= Italian Damone =

Strategy board game

Italian Damone is a two-player abstract strategy board game from Italy. It belongs to the draughts (checkers) family, and it is specifically a diagonal checkers variant. Each player's pieces are initially placed on two opposite corners of the board and move towards the opposite corner with the possibility of promotion for most of its pieces. The flow of the game is generally between these two opposite corners hence the diagonality of the game. Each player only has eight pieces to start the game, which is relatively small compared to most checker variants. Unlike the undifferentiated pieces as found in most checker variants at the beginning of the game, the pieces in Italian Damone are already differentiated by rank. The pieces are ranked from high to low as Damone, Damas, and Pedine. The Damone is sometimes referred to as Imperatore. The standard game has 1 Damone, 2 Damas, and 5 Pedines for each player. A player's piece can only capture an opposing piece if the opposing piece is the same rank or lower; therefore, it cannot capture a higher ranked piece.

As mentioned earlier, Italian Damone is an example of diagonal checkers. But among non-diagonal checkers, the game closely resembles Italian draughts and Dablot Prejjesne as these games have the common feature that pieces can only capture opposing pieces of the same rank or lower.

There are a few variants of Italian Damone. One variant starts off with 3 Damas and 3 Pedines with no Damones. Another variant requires only the capture of all Damones to win the game which makes the game more dynamic, and resembles Chess.

In Italian, Damone means "big king", Dama means "king", and Pedine means "checker man".

== Goal ==

In the standard game, the player who captures all their opponent's pieces is the winner. Alternatively, stalemating the enemy's pieces by not allowing them to move is a win for a player.

In some other variants, it is enough only for a player to capture all their opponent's Damones to win the game.

== Equipment ==

A standard 8 x 8 draughts board is used. In the standard game, each player has 1 Damone, 2 Damas, and 5 Pedines. One plays the red pieces, and the other player plays the black pieces.

Another variant consist of 3 Damas and 3 Pedines, but no Damones. However, pieces can be promoted to higher ranks such as Damone.

== Rules ==

1. Players decide what colors to play, and who starts first.

2. Pieces are played only on the black diagonal squares of a standard draughts board.

3. Each player plays from a corner of the board opposite from each other. Each player's pieces are set up on their corner of the board. Each player's Damone is at the corner black square. The 2 Damas are found on the next diagonal of black squares, and specifically at the squares that lie on the edges. The 5 Pedines are found on the next diagonal of black squares.

3. Players may either move one piece in a turn, or use one piece to capture enemy piece(s) in a turn. Players alternate their turns.

4. A Pedine moves and captures in three directions. Since the setup of the pieces are on opposite corners of the board, moving "forward" means moving diagonally toward the enemy's direction.
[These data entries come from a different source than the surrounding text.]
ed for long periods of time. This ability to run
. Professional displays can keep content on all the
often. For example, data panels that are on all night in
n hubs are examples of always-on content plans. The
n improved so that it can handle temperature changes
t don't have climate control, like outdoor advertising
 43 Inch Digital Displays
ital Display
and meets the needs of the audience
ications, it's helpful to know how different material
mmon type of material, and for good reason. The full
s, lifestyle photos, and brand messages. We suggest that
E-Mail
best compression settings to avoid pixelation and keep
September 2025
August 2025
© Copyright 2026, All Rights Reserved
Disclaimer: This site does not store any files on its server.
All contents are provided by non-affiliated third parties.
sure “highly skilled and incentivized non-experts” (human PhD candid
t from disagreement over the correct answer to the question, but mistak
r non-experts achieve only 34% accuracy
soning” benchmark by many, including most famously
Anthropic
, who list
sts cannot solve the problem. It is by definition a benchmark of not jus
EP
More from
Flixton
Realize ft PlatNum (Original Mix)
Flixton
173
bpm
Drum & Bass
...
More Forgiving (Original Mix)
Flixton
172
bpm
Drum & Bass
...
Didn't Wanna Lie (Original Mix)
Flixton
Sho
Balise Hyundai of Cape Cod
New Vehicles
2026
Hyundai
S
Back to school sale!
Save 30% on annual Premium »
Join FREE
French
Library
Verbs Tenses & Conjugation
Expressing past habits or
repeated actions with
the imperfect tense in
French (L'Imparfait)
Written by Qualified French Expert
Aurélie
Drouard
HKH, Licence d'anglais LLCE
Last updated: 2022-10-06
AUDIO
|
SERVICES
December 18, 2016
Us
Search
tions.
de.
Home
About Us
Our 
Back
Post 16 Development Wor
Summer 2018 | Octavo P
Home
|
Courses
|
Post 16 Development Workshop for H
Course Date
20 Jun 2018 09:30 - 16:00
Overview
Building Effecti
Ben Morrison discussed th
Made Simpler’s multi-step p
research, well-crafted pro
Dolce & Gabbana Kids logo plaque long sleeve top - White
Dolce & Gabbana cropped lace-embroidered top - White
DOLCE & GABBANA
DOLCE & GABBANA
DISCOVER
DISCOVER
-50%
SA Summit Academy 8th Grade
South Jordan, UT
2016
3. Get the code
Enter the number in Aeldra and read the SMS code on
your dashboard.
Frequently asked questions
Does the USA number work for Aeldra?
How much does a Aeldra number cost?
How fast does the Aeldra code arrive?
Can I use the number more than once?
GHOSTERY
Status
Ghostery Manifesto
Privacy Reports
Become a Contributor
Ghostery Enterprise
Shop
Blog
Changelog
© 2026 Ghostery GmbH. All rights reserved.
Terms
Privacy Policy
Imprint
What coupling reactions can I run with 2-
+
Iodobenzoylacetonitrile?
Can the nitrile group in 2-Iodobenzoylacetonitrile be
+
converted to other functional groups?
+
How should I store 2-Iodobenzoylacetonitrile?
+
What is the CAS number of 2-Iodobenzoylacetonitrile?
For example, if a player starts from the lower right-hand corner of the board, then moving forward means moving in a northwest direction (towards the upper left corner of the board). Additionally Pedines may move "sideways" in two directions. In this example, the player can move their Pedine in a northeast direction (towards the upper right corner of the board), or in a southwest directions (towards the lower left corner of the board). Pedines can never move or capture "backwards" which in this case would be toward the southeast direction (lower right corner of the board).

Damas and Damones can move and capture in all four directions.

All pieces may move only one space diagonally onto a vacant black square on the board in a turn.

5. Pieces can only capture enemy pieces of the same rank or lower. The Damone is the highest ranked piece, and therefore can capture all types of pieces from the other player including their Damone. The Dama is the second highest ranked piece, and can capture only the other player's Damas and Pedines, and not the Damone. The Pedine is the lowest ranked piece, and can only capture the other player's Pedine, and not the Damas or Damones.

6. A piece captures by the short leap as in most draughts games. The piece leaps over the adjacent enemy piece onto a vacant square on the other side. Captures are compulsory. Multiple captures are allowed, and must be taken.

Players must choose the highest rank capturing line available to them.

Capturing lines are ranked as follows from highest to lowest preference:

- i) The capture with the longest capturing line has the highest preference.
- ii) If two or more capturing lines have equal number of captures, then the Damone's capturing line is preferred over the Damas' capturing line or the Pedine's capturing line; furthermore, the Damas' capturing line is preferred over the Pedine's capturing line.
- iii) If a decision still cannot be made (for example, a situation where two Damones have an equal number of pieces that can be captured), then one must look at the highest ranked piece on each capturing line. The capturing line with the highest ranked piece in it must be taken.
- iv) If a decision still cannot be made (for example, a situation where two Damones have an equal number of pieces that can be captured, and each have at least one Damone in their capturing line), then the capturing line that contains the most number of the highest ranked piece must be taken.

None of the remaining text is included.